• _Exercise prompt_
The records that follow are to be copied word for word. Pictures should be omitted.

• _Provided data_

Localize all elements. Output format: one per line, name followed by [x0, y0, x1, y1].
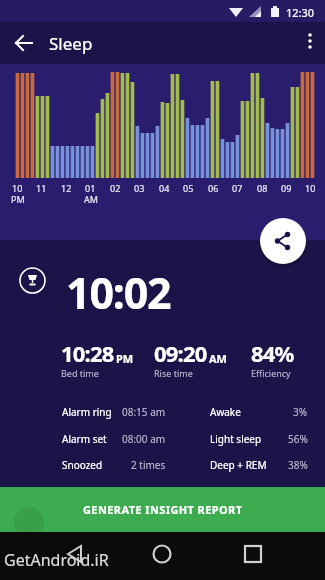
button[interactable]	[8, 27, 40, 59]
staticText: Sleep	[49, 32, 93, 55]
staticText: 11	[36, 182, 47, 194]
staticText: 2 times	[131, 458, 166, 472]
staticText: 03	[134, 182, 145, 194]
button[interactable]	[233, 534, 273, 574]
button[interactable]	[142, 534, 182, 574]
staticText: AM	[209, 351, 227, 366]
staticText: 10:28	[61, 338, 114, 368]
staticText: 56%	[288, 432, 308, 446]
staticText: Awake	[210, 405, 241, 419]
staticText: PM	[11, 193, 25, 205]
staticText: GENERATE INSIGHT REPORT	[83, 502, 243, 517]
staticText: 10	[305, 182, 316, 194]
staticText: 04	[159, 182, 170, 194]
staticText: 07	[232, 182, 243, 194]
button[interactable]	[296, 27, 324, 55]
staticText: GetAndroid.iR	[4, 549, 109, 571]
staticText: 08:00 am	[122, 432, 166, 446]
staticText: 84%	[251, 338, 294, 368]
staticText: Bed time	[61, 367, 99, 379]
staticText: 02	[110, 182, 121, 194]
staticText: 3%	[293, 405, 308, 419]
button[interactable]: GENERATE INSIGHT REPORT	[0, 487, 325, 532]
staticText: 06	[208, 182, 219, 194]
staticText: Alarm set	[62, 432, 107, 446]
staticText: Alarm ring	[62, 405, 112, 419]
staticText: 08:15 am	[122, 405, 166, 419]
staticText: 09	[281, 182, 292, 194]
button[interactable]	[260, 218, 306, 264]
staticText: 38%	[288, 458, 308, 472]
staticText: 01	[85, 182, 96, 194]
staticText: PM	[116, 351, 134, 366]
staticText: 08	[257, 182, 268, 194]
staticText: 12	[61, 182, 72, 194]
staticText: Snoozed	[62, 458, 103, 472]
button[interactable]	[55, 534, 95, 574]
staticText: 09:20	[154, 338, 207, 368]
staticText: Efficiency	[251, 367, 291, 379]
staticText: 12:30	[286, 5, 315, 20]
staticText: AM	[84, 193, 98, 205]
staticText: 05	[183, 182, 194, 194]
staticText: Light sleep	[210, 432, 262, 446]
staticText: 10	[12, 182, 23, 194]
staticText: Deep + REM	[210, 458, 267, 472]
staticText: Rise time	[154, 367, 193, 379]
staticText: 10:02	[66, 263, 171, 322]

• _Exercise answer_
Localize all elements. Output format: one per line, name followed by [x0, y0, x1, y1].
button[interactable]	[8, 27, 40, 59]
staticText: Sleep	[49, 32, 93, 55]
staticText: 11	[36, 182, 47, 194]
staticText: 2 times	[131, 458, 166, 472]
staticText: 03	[134, 182, 145, 194]
button[interactable]	[233, 534, 273, 574]
button[interactable]	[142, 534, 182, 574]
staticText: AM	[209, 351, 227, 366]
staticText: 10:28	[61, 338, 114, 368]
staticText: 56%	[288, 432, 308, 446]
staticText: Awake	[210, 405, 241, 419]
staticText: PM	[11, 193, 25, 205]
staticText: GENERATE INSIGHT REPORT	[83, 502, 243, 517]
staticText: 10	[305, 182, 316, 194]
staticText: 04	[159, 182, 170, 194]
staticText: 07	[232, 182, 243, 194]
button[interactable]	[296, 27, 324, 55]
staticText: GetAndroid.iR	[4, 549, 109, 571]
staticText: 08:00 am	[122, 432, 166, 446]
staticText: 84%	[251, 338, 294, 368]
staticText: Bed time	[61, 367, 99, 379]
staticText: 02	[110, 182, 121, 194]
staticText: 3%	[293, 405, 308, 419]
button[interactable]: GENERATE INSIGHT REPORT	[0, 487, 325, 532]
staticText: 06	[208, 182, 219, 194]
staticText: Alarm set	[62, 432, 107, 446]
staticText: Alarm ring	[62, 405, 112, 419]
staticText: 08:15 am	[122, 405, 166, 419]
staticText: 09	[281, 182, 292, 194]
button[interactable]	[260, 218, 306, 264]
staticText: 38%	[288, 458, 308, 472]
staticText: 01	[85, 182, 96, 194]
staticText: PM	[116, 351, 134, 366]
staticText: 08	[257, 182, 268, 194]
staticText: 12	[61, 182, 72, 194]
staticText: Snoozed	[62, 458, 103, 472]
button[interactable]	[55, 534, 95, 574]
staticText: 09:20	[154, 338, 207, 368]
staticText: Efficiency	[251, 367, 291, 379]
staticText: 12:30	[286, 5, 315, 20]
staticText: AM	[84, 193, 98, 205]
staticText: 05	[183, 182, 194, 194]
staticText: Light sleep	[210, 432, 262, 446]
staticText: 10	[12, 182, 23, 194]
staticText: Deep + REM	[210, 458, 267, 472]
staticText: Rise time	[154, 367, 193, 379]
staticText: 10:02	[66, 263, 171, 322]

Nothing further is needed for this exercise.